BRIAN CLARKSON

17TH MAY 1935 – 17TH APRIL 2017

As with most children born in the mid 1930s, war was the dominant influence of Brian’s early childhood. An unhappy evacuation to Yorkshire which he attempted to end, aged 5, by walking home along the railway line; repatriation to North London to his large working class family; air raids seemingly every night; to school for breakfast and then down to the shelter to catch up on sleep;  – this was the normal rhythm of life. Nor was it dull. When the air raid sirens sounded at night, Brian would wander up to Hampstead Heath and, lying on his back, gaze up at the criss-crossing searchlights as the ack- ack gunners tried to bring down the incoming enemy planes. He would fill his pockets with shrapnel and sell it down the scrap yard; there is always a way to make money out of war.  There were often fresh gaps in the close-packed houses, with only a bare fireplace in the wall to remind one that this was once someone’s home. Occasionally there were more gruesome remnants in the rubble, tangible reminders of the people who had lived there.  Names disappeared from the school register and faces were forgotten. Diving behind the nearest wall when machine gunners from enemy fighter planes strafed kids on the way home from school was the nearest thing to organised sport. Amongst all  this, Brian did all the usual things that small boys do, or should not do but with a few added extras, such as picking up a butterfly bomb and proudly producing it at a school lecture on the dangers of anti-personnel devices.

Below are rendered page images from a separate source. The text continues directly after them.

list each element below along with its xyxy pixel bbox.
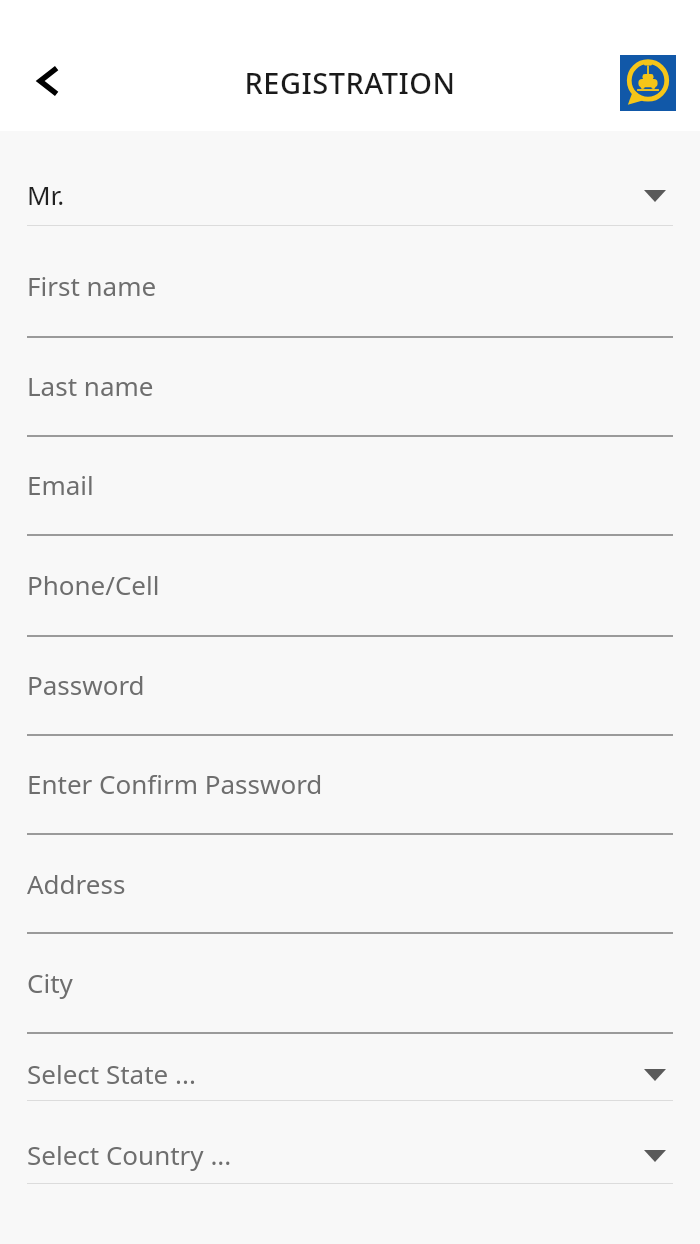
button[interactable]: Back	[19, 52, 77, 110]
staticText: Mr.	[27, 177, 65, 212]
staticText: Phone/Cell	[27, 567, 160, 602]
staticText: Select Country ...	[27, 1137, 232, 1172]
staticText: Email	[27, 467, 94, 502]
staticText: Enter Confirm Password	[27, 766, 323, 801]
button[interactable]: App logo	[620, 55, 676, 111]
button[interactable]	[0, 834, 700, 934]
button[interactable]	[0, 436, 700, 536]
button[interactable]	[0, 1101, 700, 1185]
button[interactable]	[0, 337, 700, 437]
button[interactable]	[0, 131, 700, 227]
button[interactable]	[0, 735, 700, 835]
staticText: Password	[27, 667, 145, 702]
staticText: Select State ...	[27, 1056, 196, 1091]
staticText: Last name	[27, 368, 154, 403]
button[interactable]	[0, 636, 700, 736]
staticText: Address	[27, 866, 126, 901]
staticText: First name	[27, 268, 157, 303]
button[interactable]	[0, 535, 700, 637]
staticText: REGISTRATION	[0, 63, 700, 102]
button[interactable]	[0, 226, 700, 338]
staticText: City	[27, 965, 73, 1000]
button[interactable]	[0, 933, 700, 1034]
button[interactable]	[0, 1033, 700, 1102]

At what point in his life he actually became a pacifist, Brian is not sure. By the time he came to do his National Service after the war, however, he decided that there was no way he was going to learn how to kill. While never claiming at this stage to be a conscientious objector, he made himself so indispensable at organising sporting and social events for his fellow squaddies that his slightly dubious claims to be unfit for active military duties were never seriously challenged. After a short course at Liverpool University he became a professional Youth Leader working mainly with voluntary youth and community projects in London’s East End. He then became a local government Youth Officer, working successively in Potters Bar, Barnet and Brent. After a stint as Adviser to the Jersey Youth Movement in the 1970s, he finished his career as Chief Youth Officer to the London Borough of Enfield.

Throughout his career his driving motivation was to give young people a better chance, a better start, in life. He was adamantly opposed to all forms of violence, in the home, on the street, on the playing field, towards animals, between communities, by governments and nations. The more committed a Christian he became, the more convinced he was that violence was not God’s way of solving problems so it should not be ours.  He was not interested in fine philosophical arguments or convoluted debates about “just war”. His pacifism was born of experience and strengthened by faith. This was not always an easy position to hold in the Church of England and he was very glad when we finally unearthed the Anglican Pacifist Fellowship online. We became members and served on the governing body until ill-health prevented him from attending meetings.